Hardly anyone disagrees with this statement: The nation’s tax system is a mess. The U.S. tax code is riddled with far too many deductions, credits, exemptions, exclusions, phase-ins, and phase-outs. Nobel laureate Milton Friedman noted half a century ago that constant changes in the tax code discourage long-term planning by households and businesses. He was right, but that hasn’t stopped Democrats and Republicans from tinkering with taxes ever since the income tax was imposed in 1913.
Perhaps it’s the safest forecast in politics and economics that history will repeat itself when it comes to the tax code. It’s going to get even more complex next year, since both John McCain and Barack Obama are proposing major tax initiatives.
For instance, among his proposals, McCain wants to make the 2001 and 2003 tax cuts permanent (with the exception of the estate tax repeal), phase in a two-thirds increase in the dependent exemption, and offer a voluntary alternative tax with two rates and a larger standard deduction and exemption.
Obama is more aggressive in the number of his proposed tax plans. They range from creating income-related subsidies for health insurance to refundable “Making Work Pay” credits and “Universal Mortgage” credits. He’ll increase the maximum capital-gains tax to 25%. He will keep some of the 2001 and 2003 tax laws, such as the child-credit expansions and the 10%, 15%, 25%, and 28% income rates.
That breakdown of the two tax plans comes from the Tax Policy Center, a joint venture between the Urban Institute and the Brookings Institution. Its recent analysis captures the essential difference between the two tax approaches:
Senator McCain’s tax cuts would primarily benefit those with very high incomes, almost all of whom would receive large tax cuts that would, on average, raise their aftertax incomes by more than twice the average for all households. Many fewer households at the bottom of the income distribution would get tax cuts, and those whose taxes fall would, on average, see their aftertax income rise much less.
In marked contrast, Senator Obama offers much larger tax breaks to low- and middle-income taxpayers and would increase taxes on high-income taxpayers. The largest tax cuts, as a share of income, would go to those at the bottom of the distribution, while taxpayers with the highest income would see their taxes rise.

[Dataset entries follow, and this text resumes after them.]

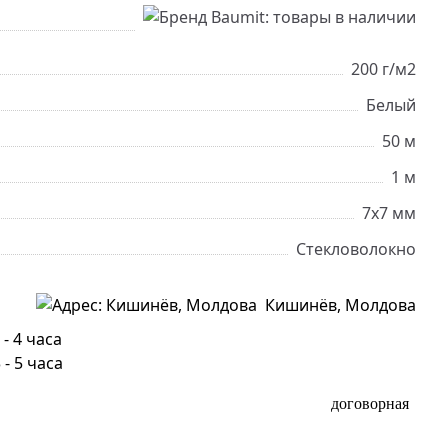
200 г/м2
Белый
50 м
1 м
7x7 мм
Cтекловолокно
Кишинёв, Молдова
- 4 часа
- 5 часа
договорная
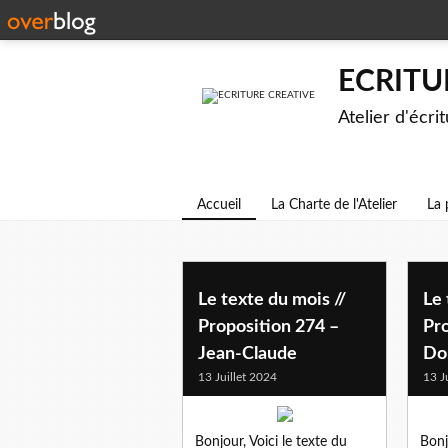
ECRITU
Atelier d'écri
Accueil
La Charte de l'Atelier
La 
Le texte du mois //
Le 
Proposition 274 –
Pro
Jean-Claude
Do
13 Juillet 2024
13 J
Bonjour, Voici le texte du
Bonj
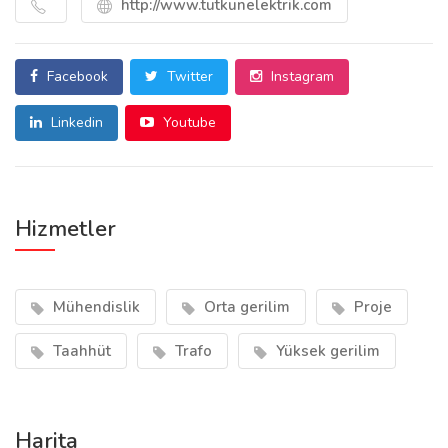
http://www.tutkunelektrik.com
Facebook
Twitter
Instagram
Linkedin
Youtube
Hizmetler
Mühendislik
Orta gerilim
Proje
Taahhüt
Trafo
Yüksek gerilim
Harita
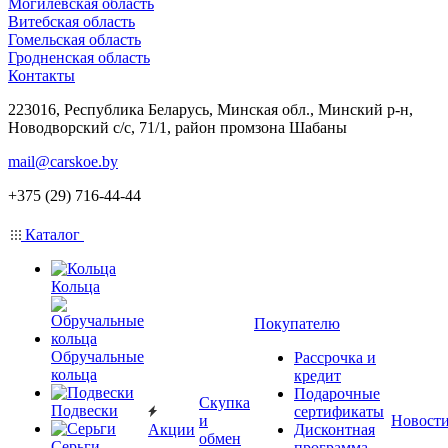
Могилевская область
Витебская область
Гомельская область
Гродненская область
Контакты
223016, Республика Беларусь, Минская обл., Минский р-н,
Новодворский с/с, 71/1, район промзона Шабаны
mail@carskoe.by
+375 (29) 716-44-44
Каталог
Кольца
Покупателю
Обручальные
Рассрочка и
кольца
кредит
Подарочные
Скупка
Подвески
сертификаты
и
Новост
Акции
Дисконтная
обмен
Серьги
программа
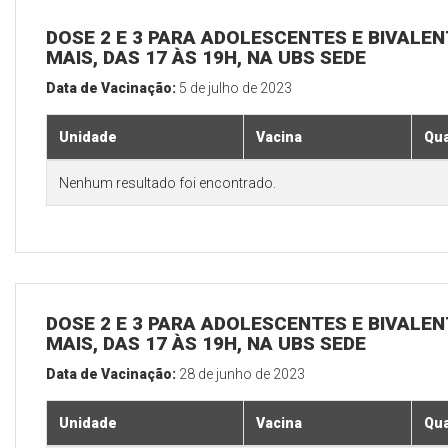
DOSE 2 E 3 PARA ADOLESCENTES E BIVALEN
MAIS, DAS 17 ÀS 19H, NA UBS SEDE
Data de Vacinação:
5 de julho de 2023
Unidade
Vacina
Qua
Nenhum resultado foi encontrado.
DOSE 2 E 3 PARA ADOLESCENTES E BIVALEN
MAIS, DAS 17 ÀS 19H, NA UBS SEDE
Data de Vacinação:
28 de junho de 2023
Unidade
Vacina
Qua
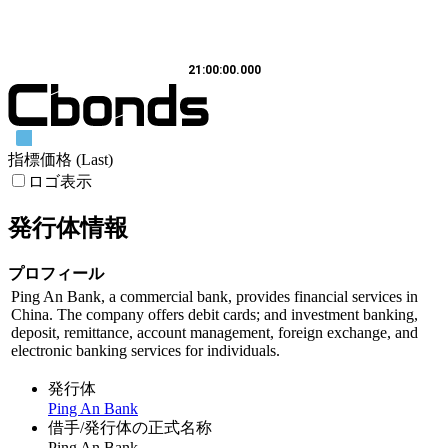
21:00:00.000
指標価格 (Last)
ロゴ表示
発行体情報
プロフィール
Ping An Bank, a commercial bank, provides financial services in
China. The company offers debit cards; and investment banking,
deposit, remittance, account management, foreign exchange, and
electronic banking services for individuals.
発行体
Ping An Bank
借手/発行体の正式名称
Ping An Bank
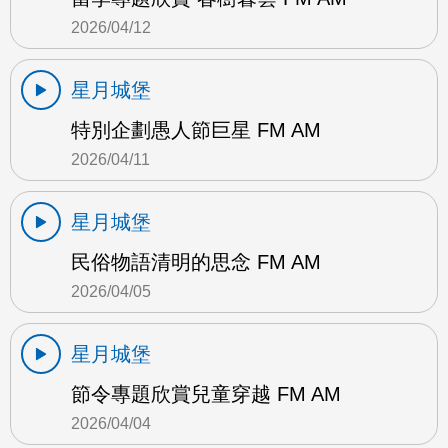
2026/04/12
星月城堡
特別企劃愚人節巨星 FM AM
2026/04/11
星月城堡
民俗物語清明的思念 FM AM
2026/04/05
星月城堡
節令專題欣賞兒童穿越 FM AM
2026/04/04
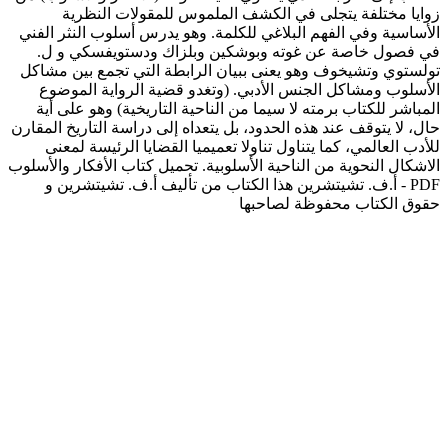
زوايا مختلفة يتجلى في الكشف الملموس للمقولات النظرية
الأساسية وفي الفهم البلاغي للكلمة. وهو يدرس أسلوب النثر الفني
في فصول خاصة عن غوته وبوشكين وبلزاك ودستويفسكي و ل.
تولستوي وتشيخوف وهو يعنى ببيان الرابطة التي تجمع بين مشاكل
الأسلوب ومشاكل الجنس الأدبي. (وتغدو قضية الرواية الموضوع
المباشر للكتاب برمته لا سيما من الناحية التاريخية) وهو على أية
حال، لا يتوقف عند هذه الحدود، بل يتعداه إلى دراسة التاريخ المقارن
للأدب العالمي، كما يتناول تناولا تعميميا القضايا الرئيسة لمعنى
الاشكال النحوية من الناحية الأسلوبية. تحميل كتاب الأفكار والأسلوب
PDF - أ.ف. تشيتشرين هذا الكتاب من تأليف أ.ف. تشيتشرين و
حقوق الكتاب محفوظة لصاحبها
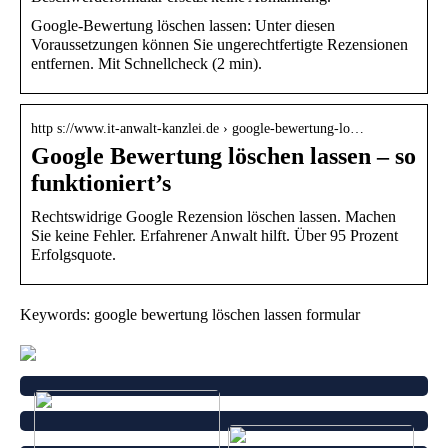
Google-Bewertung löschen lassen: Unter diesen
Voraussetzungen können Sie ungerechtfertigte Rezensionen
entfernen. Mit Schnellcheck (2 min).
http s://www.it-anwalt-kanzlei.de › google-bewertung-lo…
Google Bewertung löschen lassen – so
funktioniert’s
Rechtswidrige Google Rezension löschen lassen. Machen
Sie keine Fehler. Erfahrener Anwalt hilft. Über 95 Prozent
Erfolgsquote.
Keywords: google bewertung löschen lassen formular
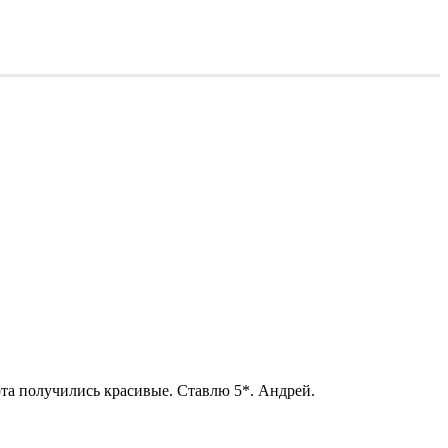
ота получились красивые. Ставлю 5*. Андрей.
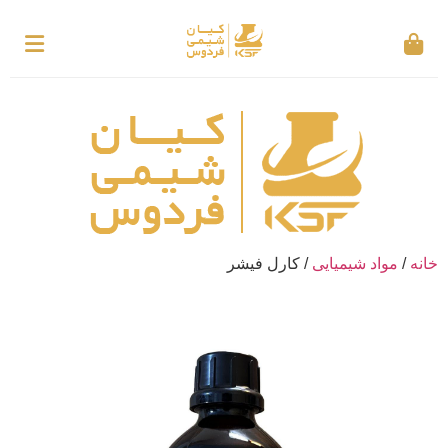
خانه
/
مواد شیمیایی
/ کارل فیشر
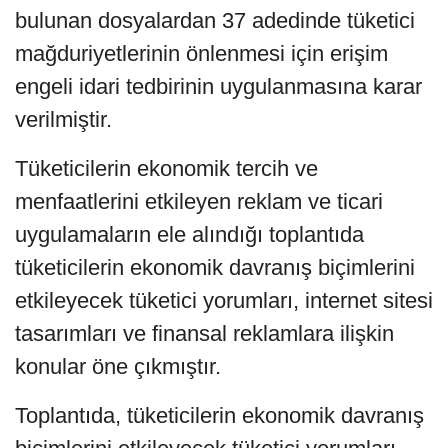
bulunan dosyalardan 37 adedinde tüketici
mağduriyetlerinin önlenmesi için erişim
engeli idari tedbirinin uygulanmasına karar
verilmiştir.
Tüketicilerin ekonomik tercih ve
menfaatlerini etkileyen reklam ve ticari
uygulamaların ele alındığı toplantıda
tüketicilerin ekonomik davranış biçimlerini
etkileyecek tüketici yorumları, internet sitesi
tasarımları ve finansal reklamlara ilişkin
konular öne çıkmıştır.
Toplantıda, tüketicilerin ekonomik davranış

For many voters, that’s all the information they need to know about the candidates and taxes. But there are other ways to judge. For instance, by one critical measure–how they would deal with the omnivorous Alternative Minimum Tax–both plans are failures. The AMT was designed in the late 1960s to make sure that the very wealthiest Americans paid at least some tax. Yet because it was poorly constructed, some 3 million taxpayers now pay the AMT, and by 2010 that figure could swell to 30 million, according to William Gale, economist at the Brookings Institution.
Congress and the White House have punted for years on the AMT, largely because neither political party is sure how to replace the lost revenue. It’s estimated that repealing the AMT would cost at least $800 billion over the next decade. Instead, Washington has preferred to rely on a series of “patches” to keep the dreaded tax from reaching deep down into the middle class. Both McCain and Obama plan on continuing that ignoble Washington tradition.

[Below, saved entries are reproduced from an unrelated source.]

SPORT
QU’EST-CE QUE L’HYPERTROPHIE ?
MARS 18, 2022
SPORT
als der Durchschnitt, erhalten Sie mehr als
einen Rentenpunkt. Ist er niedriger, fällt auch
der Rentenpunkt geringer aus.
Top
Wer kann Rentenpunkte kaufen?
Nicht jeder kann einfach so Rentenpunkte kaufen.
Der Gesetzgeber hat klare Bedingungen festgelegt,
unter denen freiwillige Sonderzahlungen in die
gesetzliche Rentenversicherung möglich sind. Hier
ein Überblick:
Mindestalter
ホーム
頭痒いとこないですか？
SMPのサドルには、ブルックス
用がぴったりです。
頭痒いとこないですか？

By the metric of simplicity, McCain edges out Obama. For one thing, he’s proposing fewer tax initiatives. For another, he has embraced repealing various corporate loopholes, such as eliminating the preferential treatment of oil companies, in return for a lowering of the corporate tax rate from 35% to 25%. Nevertheless, neither candidate is embracing dramatic simplification by broadening the tax base and eliminating a wide range of deductions and credits. Both prefer to embrace tax subsidies targeted toward boosting valuable social goals, such as health-care reform. Problem is, that strategy carries a cost in complexity.

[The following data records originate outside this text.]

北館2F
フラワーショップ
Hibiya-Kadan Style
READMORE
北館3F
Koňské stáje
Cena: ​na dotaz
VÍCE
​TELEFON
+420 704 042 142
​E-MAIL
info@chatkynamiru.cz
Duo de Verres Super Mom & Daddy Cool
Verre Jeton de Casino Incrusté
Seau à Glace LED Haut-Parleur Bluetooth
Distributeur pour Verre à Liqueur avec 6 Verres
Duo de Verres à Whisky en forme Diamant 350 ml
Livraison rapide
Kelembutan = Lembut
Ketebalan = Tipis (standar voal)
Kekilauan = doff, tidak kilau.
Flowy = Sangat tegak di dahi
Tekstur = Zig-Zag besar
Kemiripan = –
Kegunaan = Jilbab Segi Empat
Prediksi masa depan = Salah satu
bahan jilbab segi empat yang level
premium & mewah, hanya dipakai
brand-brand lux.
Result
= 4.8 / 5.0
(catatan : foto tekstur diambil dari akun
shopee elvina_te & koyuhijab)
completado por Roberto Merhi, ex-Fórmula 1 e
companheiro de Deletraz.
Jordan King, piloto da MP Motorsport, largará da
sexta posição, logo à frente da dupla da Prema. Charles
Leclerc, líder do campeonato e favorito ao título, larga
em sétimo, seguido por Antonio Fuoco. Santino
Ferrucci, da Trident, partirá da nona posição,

Then there are value judgments. Personally, I like McCain’s idea to cut the corporate income tax rate, although I would go further and abolish it altogether. But I prefer the greater progressivity of Obama’s tax approach.
That said, I’d like to propose this standard for judging tax reform. It was written more than two centuries ago by political economist Adam Smith. In Book Five of The Wealth of Nations, he proposed four maxims with regard to taxes in general. They are equality, certainty, convenience, and economy.
Smith wrote: “All nations have endeavored, to the best of their judgment, to render their taxes as equal as they could contrive; as certain, as convenient to the contributor, both in the time and in the mode of payment, and, in proportion to the revenue which they brought to the prince, as little burdensome to the people.” Of course, as Smith went on to say, most nations have also fallen far short of these goals.
(I’d also add that Smith embraced progressivity: “It is not very unreasonable that the rich should contribute to the public expense, not only in proportion to their revenue, but something more than in that proportion.”)
In other words, the centerpiece of tax reform should be simplification, reducing the interference of the government through the tax system in the financial affairs of households and business, and streamlining the progressive income tax system. Flattening the rate structure and broadening the tax base would go a long way toward improving economic efficiency and simplifying taxpayers’ lives. The long-forgotten 2005 proposals by a blue chip panel appointed by the White House offered up a starting point.